Zhao Jiani, Wan Cheng, Li Jiajun, Zhang Zhe, Yang Weihua, Li Keran
College of Electronic and Information Engineering /College of Integrated Circuits, Nanjing University of Aeronautics and Astronautics, Nanjing, Jiangsu, 211106, China.
Eye Hospital, Nanjing Medical University, Nanjing, Jiangsu, 210029, China.
Heliyon. 2024 Jul 17;10(14):e34726. doi: 10.1016/j.heliyon.2024.e34726. eCollection 2024 Jul 30.

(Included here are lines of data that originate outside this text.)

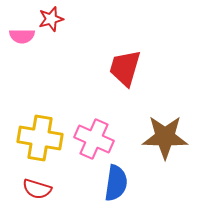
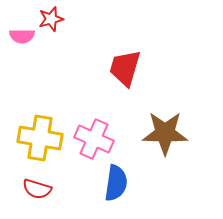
brown star: moved 4 px up
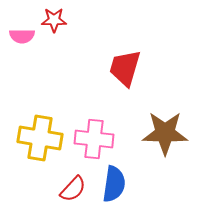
red star: moved 3 px right, 1 px down; rotated 15 degrees clockwise
pink cross: rotated 18 degrees counterclockwise
blue semicircle: moved 2 px left, 1 px down
red semicircle: moved 36 px right; rotated 64 degrees counterclockwise
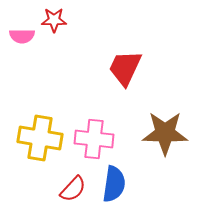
red trapezoid: rotated 9 degrees clockwise
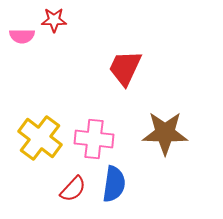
yellow cross: rotated 27 degrees clockwise
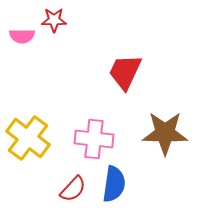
red trapezoid: moved 4 px down
yellow cross: moved 12 px left
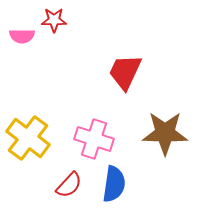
pink cross: rotated 12 degrees clockwise
red semicircle: moved 4 px left, 4 px up
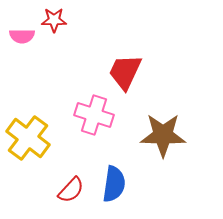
brown star: moved 2 px left, 2 px down
pink cross: moved 24 px up
red semicircle: moved 2 px right, 5 px down
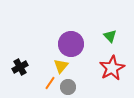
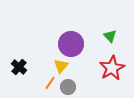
black cross: moved 1 px left; rotated 21 degrees counterclockwise
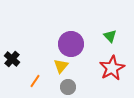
black cross: moved 7 px left, 8 px up
orange line: moved 15 px left, 2 px up
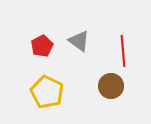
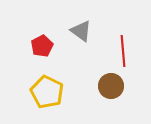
gray triangle: moved 2 px right, 10 px up
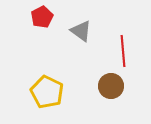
red pentagon: moved 29 px up
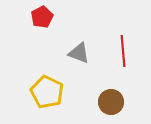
gray triangle: moved 2 px left, 22 px down; rotated 15 degrees counterclockwise
brown circle: moved 16 px down
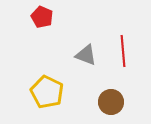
red pentagon: rotated 20 degrees counterclockwise
gray triangle: moved 7 px right, 2 px down
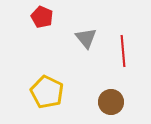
gray triangle: moved 17 px up; rotated 30 degrees clockwise
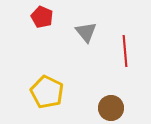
gray triangle: moved 6 px up
red line: moved 2 px right
brown circle: moved 6 px down
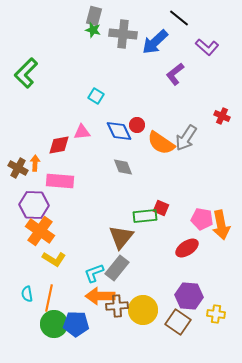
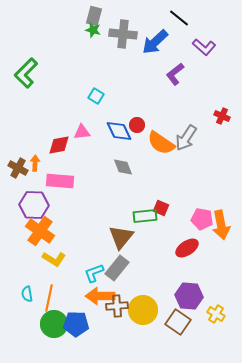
purple L-shape at (207, 47): moved 3 px left
yellow cross at (216, 314): rotated 24 degrees clockwise
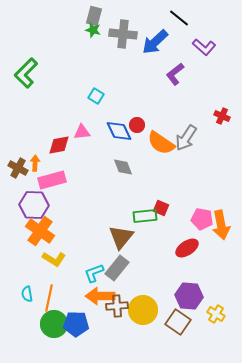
pink rectangle at (60, 181): moved 8 px left, 1 px up; rotated 20 degrees counterclockwise
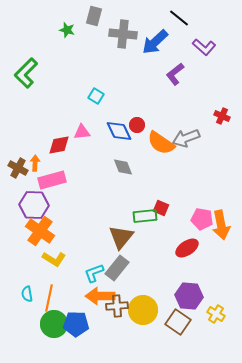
green star at (93, 30): moved 26 px left
gray arrow at (186, 138): rotated 36 degrees clockwise
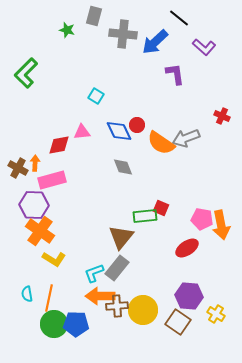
purple L-shape at (175, 74): rotated 120 degrees clockwise
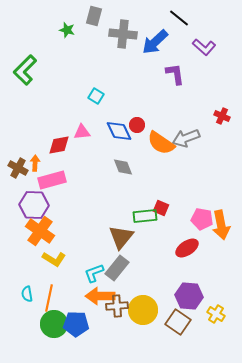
green L-shape at (26, 73): moved 1 px left, 3 px up
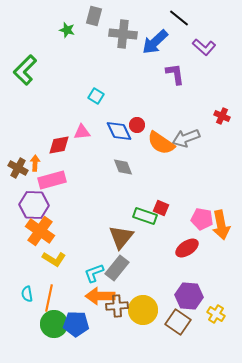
green rectangle at (145, 216): rotated 25 degrees clockwise
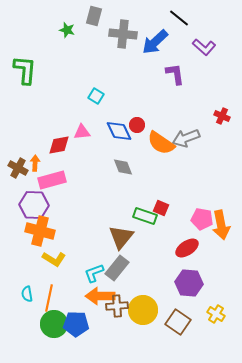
green L-shape at (25, 70): rotated 140 degrees clockwise
orange cross at (40, 231): rotated 20 degrees counterclockwise
purple hexagon at (189, 296): moved 13 px up
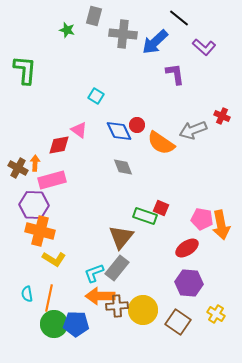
pink triangle at (82, 132): moved 3 px left, 2 px up; rotated 42 degrees clockwise
gray arrow at (186, 138): moved 7 px right, 8 px up
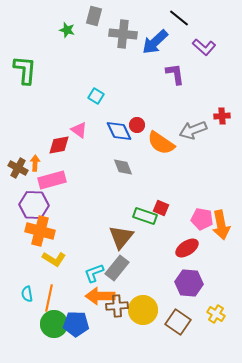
red cross at (222, 116): rotated 28 degrees counterclockwise
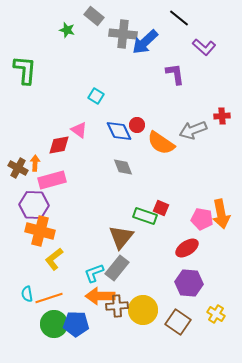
gray rectangle at (94, 16): rotated 66 degrees counterclockwise
blue arrow at (155, 42): moved 10 px left
orange arrow at (221, 225): moved 11 px up
yellow L-shape at (54, 259): rotated 110 degrees clockwise
orange line at (49, 298): rotated 60 degrees clockwise
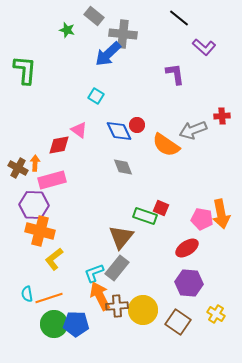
blue arrow at (145, 42): moved 37 px left, 12 px down
orange semicircle at (161, 143): moved 5 px right, 2 px down
orange arrow at (100, 296): rotated 64 degrees clockwise
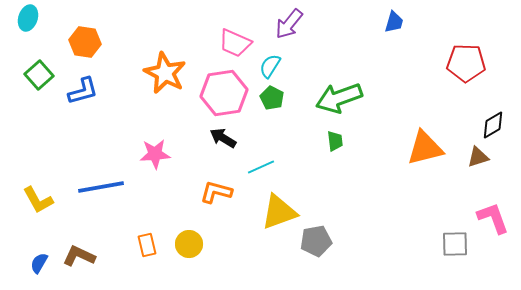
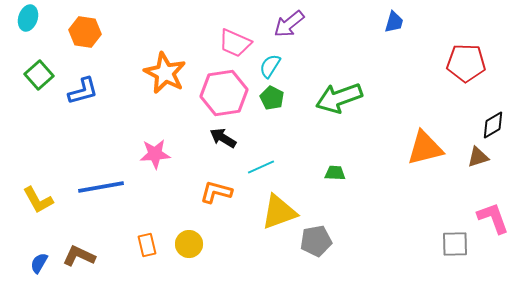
purple arrow: rotated 12 degrees clockwise
orange hexagon: moved 10 px up
green trapezoid: moved 32 px down; rotated 80 degrees counterclockwise
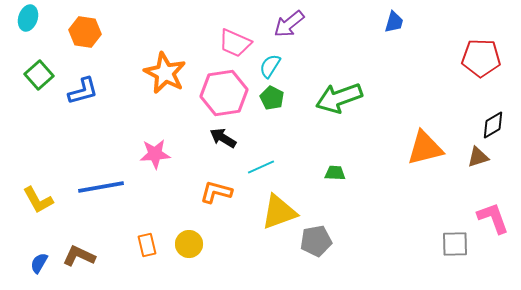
red pentagon: moved 15 px right, 5 px up
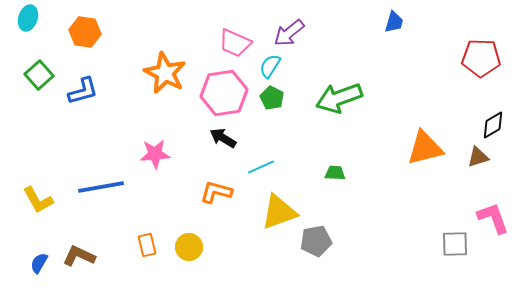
purple arrow: moved 9 px down
yellow circle: moved 3 px down
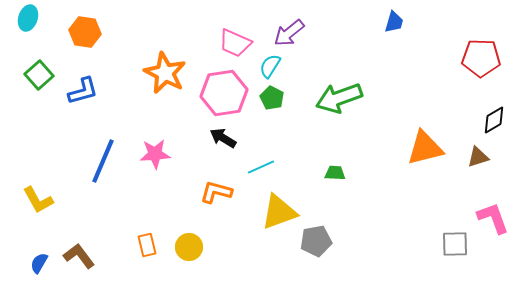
black diamond: moved 1 px right, 5 px up
blue line: moved 2 px right, 26 px up; rotated 57 degrees counterclockwise
brown L-shape: rotated 28 degrees clockwise
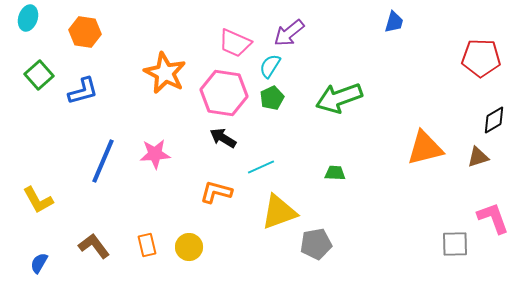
pink hexagon: rotated 18 degrees clockwise
green pentagon: rotated 20 degrees clockwise
gray pentagon: moved 3 px down
brown L-shape: moved 15 px right, 10 px up
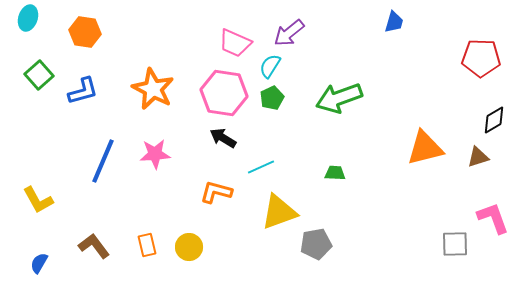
orange star: moved 12 px left, 16 px down
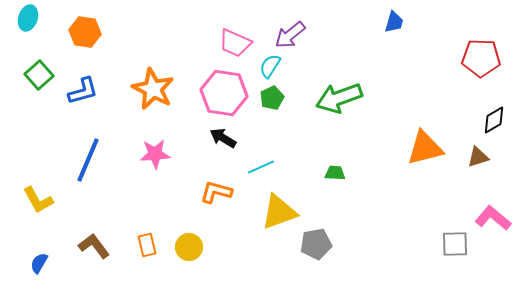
purple arrow: moved 1 px right, 2 px down
blue line: moved 15 px left, 1 px up
pink L-shape: rotated 30 degrees counterclockwise
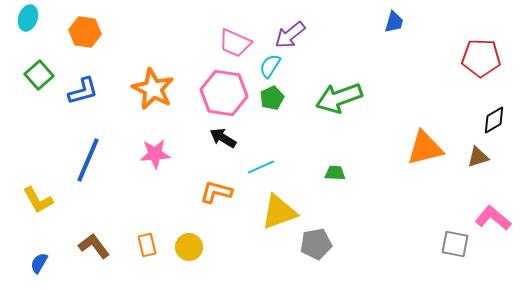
gray square: rotated 12 degrees clockwise
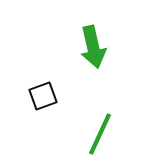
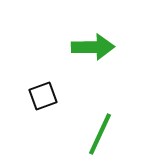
green arrow: rotated 78 degrees counterclockwise
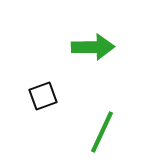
green line: moved 2 px right, 2 px up
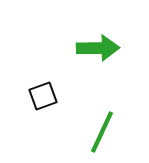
green arrow: moved 5 px right, 1 px down
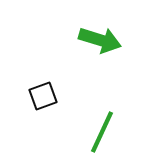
green arrow: moved 2 px right, 8 px up; rotated 18 degrees clockwise
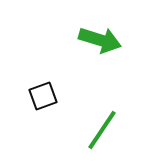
green line: moved 2 px up; rotated 9 degrees clockwise
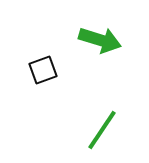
black square: moved 26 px up
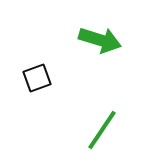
black square: moved 6 px left, 8 px down
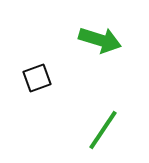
green line: moved 1 px right
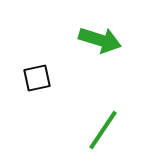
black square: rotated 8 degrees clockwise
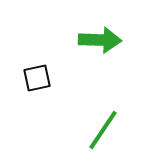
green arrow: rotated 15 degrees counterclockwise
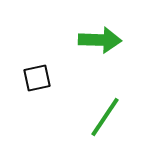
green line: moved 2 px right, 13 px up
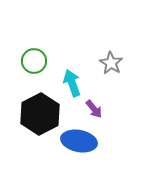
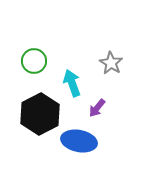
purple arrow: moved 3 px right, 1 px up; rotated 78 degrees clockwise
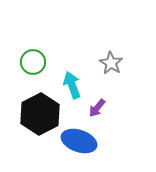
green circle: moved 1 px left, 1 px down
cyan arrow: moved 2 px down
blue ellipse: rotated 8 degrees clockwise
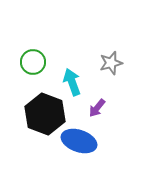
gray star: rotated 25 degrees clockwise
cyan arrow: moved 3 px up
black hexagon: moved 5 px right; rotated 12 degrees counterclockwise
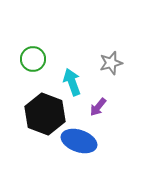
green circle: moved 3 px up
purple arrow: moved 1 px right, 1 px up
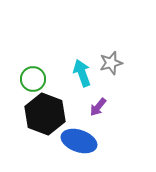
green circle: moved 20 px down
cyan arrow: moved 10 px right, 9 px up
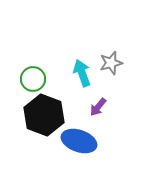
black hexagon: moved 1 px left, 1 px down
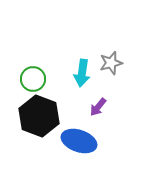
cyan arrow: rotated 152 degrees counterclockwise
black hexagon: moved 5 px left, 1 px down
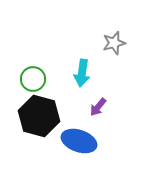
gray star: moved 3 px right, 20 px up
black hexagon: rotated 6 degrees counterclockwise
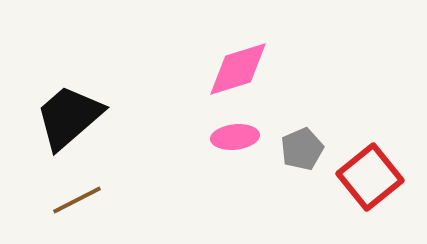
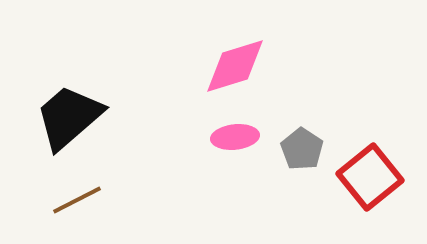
pink diamond: moved 3 px left, 3 px up
gray pentagon: rotated 15 degrees counterclockwise
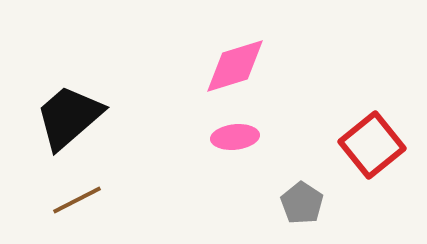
gray pentagon: moved 54 px down
red square: moved 2 px right, 32 px up
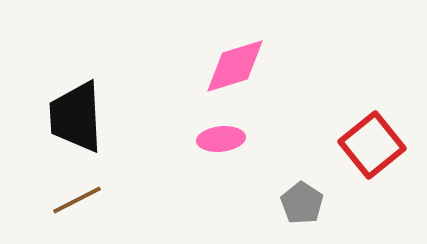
black trapezoid: moved 7 px right; rotated 52 degrees counterclockwise
pink ellipse: moved 14 px left, 2 px down
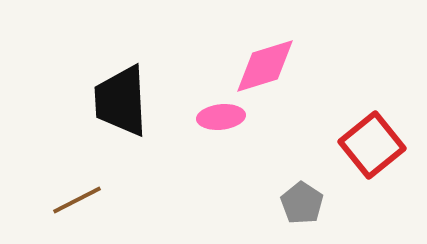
pink diamond: moved 30 px right
black trapezoid: moved 45 px right, 16 px up
pink ellipse: moved 22 px up
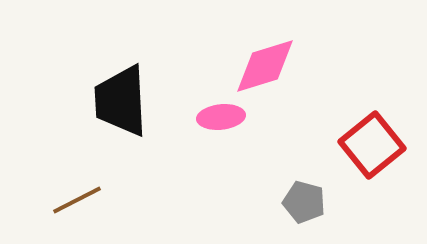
gray pentagon: moved 2 px right, 1 px up; rotated 18 degrees counterclockwise
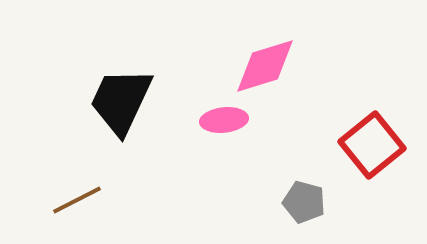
black trapezoid: rotated 28 degrees clockwise
pink ellipse: moved 3 px right, 3 px down
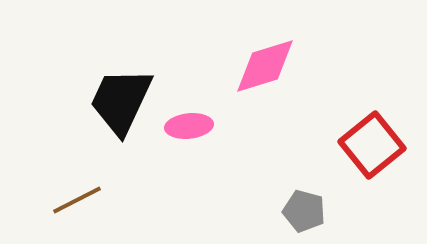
pink ellipse: moved 35 px left, 6 px down
gray pentagon: moved 9 px down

Cataracts are a leading cause of blindness worldwide, making accurate diagnosis and effective surgical planning critical. However, grading the severity of the lens nucleus is challenging because deep learning (DL) models pretrained using ImageNet perform poorly when applied directly to medical data due to the limited availability of labeled medical images and high interclass similarity. Self-supervised pretraining offers a solution by circumventing the need for cost-intensive data annotations and bridging domain disparities. In this study, to address the challenges of intelligent grading, we proposed a hybrid model called nuclear cataract mask encoder network (NCME-Net), which utilizes self-supervised pretraining for the four-class analysis of nuclear cataract severity. A total of 792 images of nuclear cataracts were categorized into the training set (533 images), the validation set (139 images), and the test set (100 images). NCME-Net achieved a diagnostic accuracy of 91.0 % on the test set, a 5.0 % improvement over the best-performing DL model (ResNet50). Experimental results demonstrate NCME-Net's ability to distinguish between cataract severities, particularly in scenarios with limited samples, making it a valuable tool for intelligently diagnosing cataracts. In addition, the effect of different self-supervised tasks on the model's ability to capture the intrinsic structure of the data was studied. Findings indicate that image restoration tasks significantly enhance semantic information extraction.
白内障是全球失明的主要原因之一,因此准确诊断和有效的手术规划至关重要。然而,对晶状体核的严重程度进行分级具有挑战性,因为直接应用于医学数据时,使用ImageNet预训练的深度学习(DL)模型表现不佳,这是由于标记医学图像的可用性有限以及类间相似度高。自监督预训练通过避免对成本高昂的数据标注的需求并弥合领域差异提供了一种解决方案。在本研究中,为应对智能分级的挑战,我们提出了一种名为核性白内障掩码编码器网络(NCME-Net)的混合模型,该模型利用自监督预训练对核性白内障严重程度进行四类分析。总共792张核性白内障图像被分类为训练集(533张图像)、验证集(139张图像)和测试集(100张图像)。NCME-Net在测试集上实现了91.0%的诊断准确率,比表现最佳的DL模型(ResNet50)提高了5.0%。实验结果证明了NCME-Net区分白内障严重程度的能力,特别是在样本有限的情况下,使其成为智能诊断白内障的有价值工具。此外,还研究了不同自监督任务对模型捕获数据内在结构能力的影响。研究结果表明,图像恢复任务显著增强了语义信息提取。